Тут мы покидаем мечеть Гур-и Эмир, и, так как, по словам нашего комика, уже время «причаливать», арба спешно доставляет нас к вокзалу.
Что касается меня, то, несмотря на неуместные замечания супругов Катерна, я глубоко проникся чувством местного колорита, которое создают чудесные памятники
Самарканда.
Но вдруг я был внезапно и грубо возвращен к действительности. По улице, да, по соседней с вокзалом улице, в центре столицы Тамерлана ехали двое велосипедистов.
– Смотрите, смотрите! – закричал комик. – Халаты на колесах!
Действительно, это были таджики или узбеки!
Теперь оставалось только покинуть древний город, оскорбленный шедеврами механического передвижения, что и сделал наш поезд в восемь часов вечера.
ГЛАВА 13
А через час мы уже сидели за обедом.
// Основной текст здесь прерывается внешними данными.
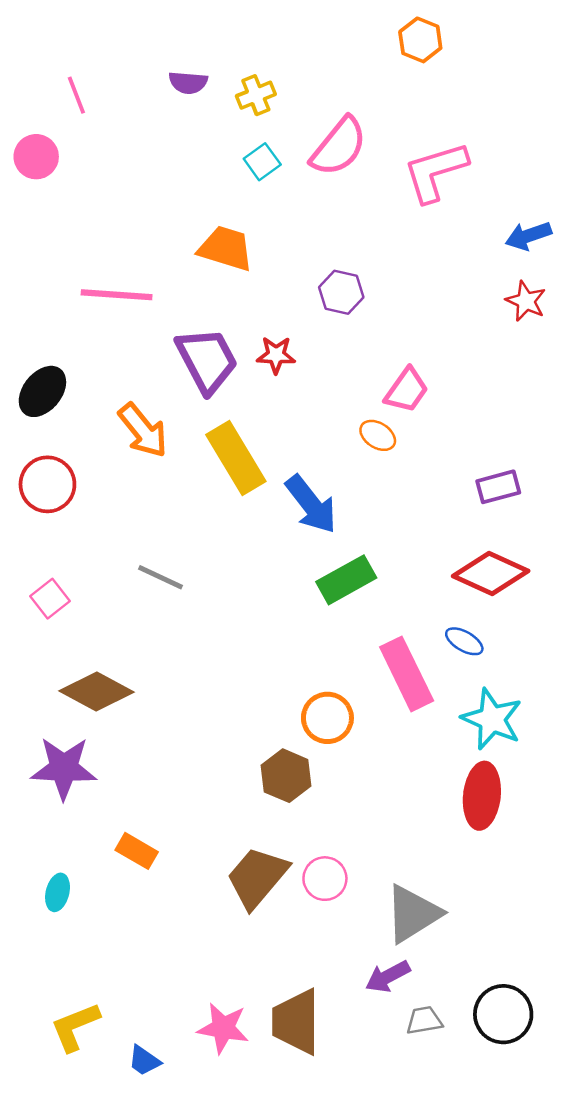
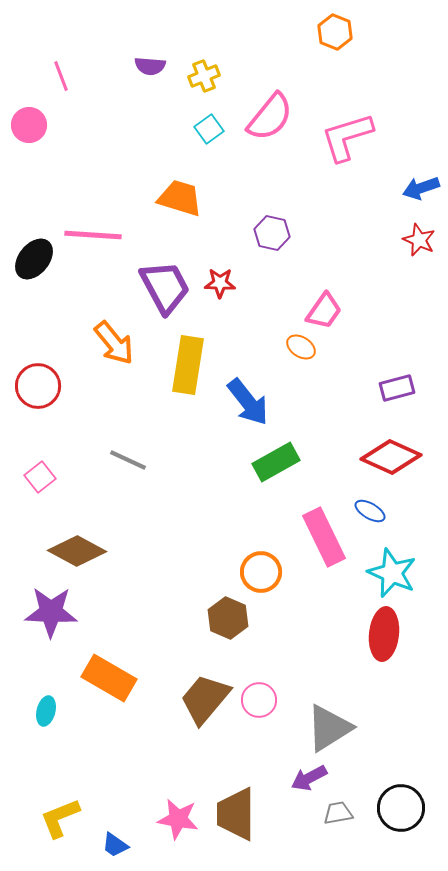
black ellipse: (42, 391) -> (34, 259), moved
yellow rectangle: (236, 458) -> (188, 365), turned 40
orange rectangle: (137, 851) -> (109, 678), size x1.6

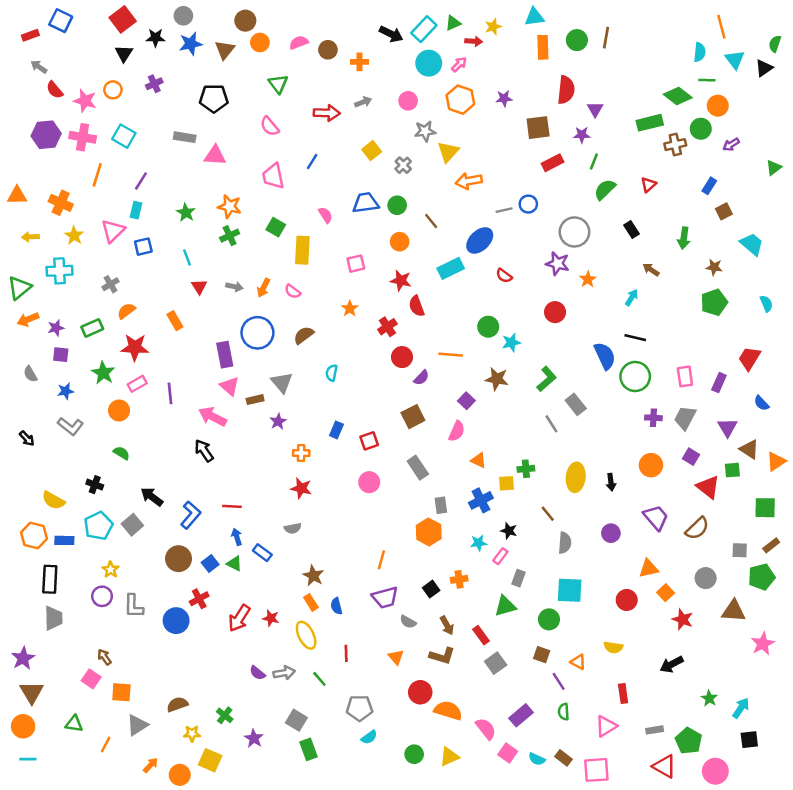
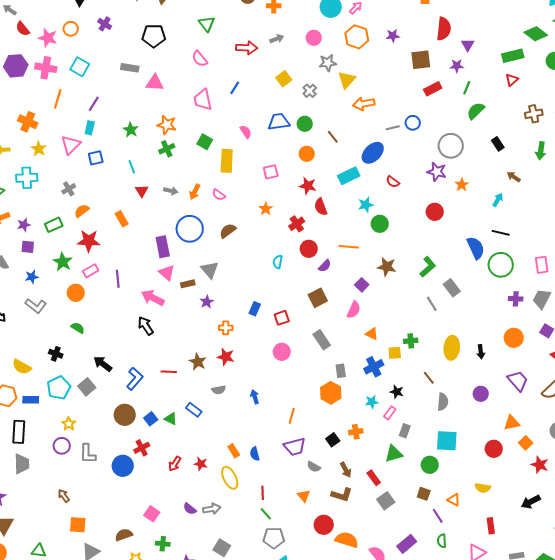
purple cross: (154, 84) -> (105, 24), turned -32
brown cross: (675, 145) -> (534, 114), moved
red triangle: (649, 185) -> (512, 80), moved
cyan star: (511, 342) -> (366, 205), moved
cyan semicircle: (332, 373) -> (278, 262), moved
blue arrow: (237, 537) -> (255, 397), moved
brown star: (313, 576) -> (198, 362), moved
red arrow: (239, 618) -> (175, 464), size x0.7
pink square: (91, 679) -> (152, 514), moved
green line: (319, 679) -> (266, 514), moved
green cross: (225, 715) -> (163, 544), turned -32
В вагоне-ресторане появились новые лица и среди них два негра.
– Никто из этих пассажиров дальше русско-китайской границы не поедет, – сказал мне Попов.
– Тем лучше, значит, они не должны меня интересовать.
За обеденным столом собрались все мои двенадцать номеров (думаю, что больше их не будет). Я замечаю, что майор Нольтиц не перестает наблюдать за Фарускиаром.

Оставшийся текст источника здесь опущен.